Rather than have this turn into an aggrandizement of Don Panoz, we'll skip ahead to the current era by which time he has become a very rich guy with lots of money to spend on new hobbies, one being an auto building enterprise with his son Danny. What seems to have started out as the high-class $55,000 Ford-powered "retrorod" Panoz sports car, has now developed into a sports-racer (actually an international Grand Touring Class 1 racer) that is now doing battle in endurance races at tracks like Le Mans, Oschersleben, Daytona Beach and Sebring. And the team that's campaigning the Panoz GT-1 cars is - you guessed it - Panoz Motorsports. All this less than six months after he decided to upgrade his son's hot-rod lookalike into an exotic but more streetable two-seater coupe.
Along the way, the Panoz racing team (but not the manufacturing organization} acquired Visteon (a Ford-owned auto parts company) as a partner, making the team officially the Visteon Panoz Racing Team.
Early on in his involvement with professional big-time sports car racing, Panoz realized that to make the sport a paying, spectator- oriented proposition, the two at-odds organizations that were running conflicting events, would have to be brought together. To make sure that his Panoz racers would have race dates and tracks to run on, he simply bought up a bunch of those tracks. In short order Panoz Motorsports owned the venerable Road Atlanta track, Sebring International Raceway and Mosport Park in Canada. Since these are three of the tracks that the USRRC (a name resurrected by the SCCA) and the PSCR (Professional Sports Car Racing - the successor to IMSA) race on, Panoz holds a decisive hand in who races where.
And being a team owner, he pretty much represents all the competitors who agree that there's only room for one organization to hold big-time sports car endurance races in North America. Those races have to be prestigious enough to attract corporate sponsorship for the teams since sponsorship money is the key to any professional form of racing today. Without it, teams wither up and blow away and the drivers are forced to get day jobs.

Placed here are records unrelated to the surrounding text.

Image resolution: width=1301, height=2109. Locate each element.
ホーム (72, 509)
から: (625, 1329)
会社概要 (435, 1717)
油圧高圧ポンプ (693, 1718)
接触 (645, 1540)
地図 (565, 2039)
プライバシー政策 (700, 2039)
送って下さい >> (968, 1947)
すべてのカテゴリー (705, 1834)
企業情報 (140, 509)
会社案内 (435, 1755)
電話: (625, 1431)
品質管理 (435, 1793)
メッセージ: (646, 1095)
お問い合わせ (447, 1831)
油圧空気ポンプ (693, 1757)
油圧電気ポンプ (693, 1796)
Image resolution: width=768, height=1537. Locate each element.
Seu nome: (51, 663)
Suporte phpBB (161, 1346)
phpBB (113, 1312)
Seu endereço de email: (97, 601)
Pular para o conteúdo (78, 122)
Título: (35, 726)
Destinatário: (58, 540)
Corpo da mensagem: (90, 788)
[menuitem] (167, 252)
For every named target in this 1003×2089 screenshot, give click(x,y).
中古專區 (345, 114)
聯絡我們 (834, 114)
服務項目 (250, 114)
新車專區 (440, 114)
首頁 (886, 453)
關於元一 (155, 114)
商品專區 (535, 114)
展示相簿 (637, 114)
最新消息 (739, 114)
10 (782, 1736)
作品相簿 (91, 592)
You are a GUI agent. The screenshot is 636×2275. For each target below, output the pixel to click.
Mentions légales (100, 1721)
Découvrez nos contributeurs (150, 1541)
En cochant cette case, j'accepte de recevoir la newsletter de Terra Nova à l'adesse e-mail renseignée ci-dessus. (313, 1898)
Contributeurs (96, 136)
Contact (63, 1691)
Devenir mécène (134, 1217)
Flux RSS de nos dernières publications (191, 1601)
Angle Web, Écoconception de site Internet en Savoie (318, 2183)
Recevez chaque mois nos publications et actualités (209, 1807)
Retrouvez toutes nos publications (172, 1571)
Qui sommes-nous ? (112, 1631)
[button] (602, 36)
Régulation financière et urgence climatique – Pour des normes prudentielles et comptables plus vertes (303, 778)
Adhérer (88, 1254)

Late in April, Don Panoz held a " ...and you'd better show up.." meeting for the warring factions at his swanky resort in Brazelton, Georgia. He stated that "..our mission (here) is to find a way to advance sports car racing in the United States." And being who he is, Don Panoz is just the guy who could force the amalgamation. Rumor has it that he's even considering the purchase of the PSCR for himself and maybe even the USRRC branch of the SCCA. And if that happens, the whole ball game is his.